This week’s crash brings a sudden reversal after weeks of relative stability for bitcoin and ethereum prices. Both tokens are now down more than 18% over the last week, driven by fresh investor skepticism and souring sentiment on the heels of Binance’s announcement that it plans to buy out rival FTX, after concerns over FTX’s liquidity were raised.

Bitcoin fell below $17,000 for the first time in two years Wednesday afternoon. Ethereum is seeing a similar downturn, falling below $1,200 for the first time since crypto’s crash over the summer.
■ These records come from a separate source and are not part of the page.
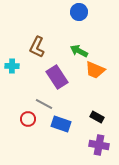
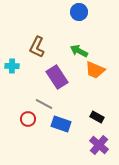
purple cross: rotated 30 degrees clockwise
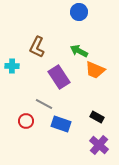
purple rectangle: moved 2 px right
red circle: moved 2 px left, 2 px down
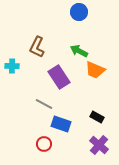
red circle: moved 18 px right, 23 px down
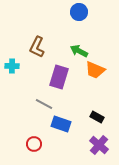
purple rectangle: rotated 50 degrees clockwise
red circle: moved 10 px left
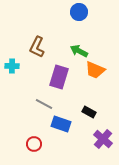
black rectangle: moved 8 px left, 5 px up
purple cross: moved 4 px right, 6 px up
The token continues to plummet, getting dangerously close to falling below $1,100, as of Wednesday afternoon.

While bitcoin and ethereum prices have remained low compared to last year, both tokens had been relatively steady, even in the face of Fed rate increases, tumbling foreign currencies, the continued war in Ukraine and stock market crashes.

“For a long time, bitcoin has aligned itself with broader risk appetite in the markets but it goes without saying that Tuesday was not one of those days,” said Craig Erlam, senior market analyst at Oanda. “Cryptocurrencies have been pummeled at the start of the week with bitcoin down almost 20% in two days at one stage amid concerns over FTX and the implications for the FTT token.”

So, why is crypto tanking after nearly a month of stability? Let’s dig in.

Why Is Crypto Crashing?

The crash is likely due to the unfolding drama happening at FTX, a popular crypto exchange. As a result of a significant liquidity crisis at FTX, Binance CEO Changpeng Zhao announced Wednesday that Binance will acquire FTX. Binance is the world’s largest centralized crypto exchange, and FTX was one of its biggest competitors. 

Many investors have become disheartened following the news, since FTX’s founder Sam Bankman-Fried, hailed as a “white knight” of the crypto industry, has now lost more than 94% of his wealth in a single day, according to Bloomberg.

“Today is a bad day in crypto,” says Edward Moya, a senior market analyst at Oanda. “Binance had to step in to save Sam Bankman-Fried’s FTX crypto exchange. [He] has been the white knight during this crypto winter and a liquidity crunch from him has triggered a wave of uneasiness across the cryptoverse.”

The terms of the deal haven’t been announced yet, but investors are already wary of the kind of attention this will draw from regulators. Moreover, the swift crash of one of the world’s largest and fastest-growing crypto exchanges within days (when no red flags appeared to be present) is infusing further skepticism in an already battered market during a year of economic turmoil.

What Should Investors Do During This Period?

So, what should crypto investors do in light of this? Nothing, experts say. If you’ve invested in crypto for the long-term using a buy-and-hold strategy, price swings are to be expected and big dips are nothing to be overly worried about. 

Experts recommend keeping your cryptocurrency investments to under 5% of your portfolio, as long as your crypto investments don’t stand in the way of your other financial goals. Always prioritize saving for an emergency, paying off high-interest debt, and contributing to a traditional retirement plan before ever investing in crypto. If you’re a good spot financially and ready to enter the market, experts say now may be a good time to buy bitcoin or ethereum while prices are low, keeping in mind that prices could fall down more.

Experts recommend that you only dedicate 3-5% of your investments to crypto and only invest what you’re OK with losing.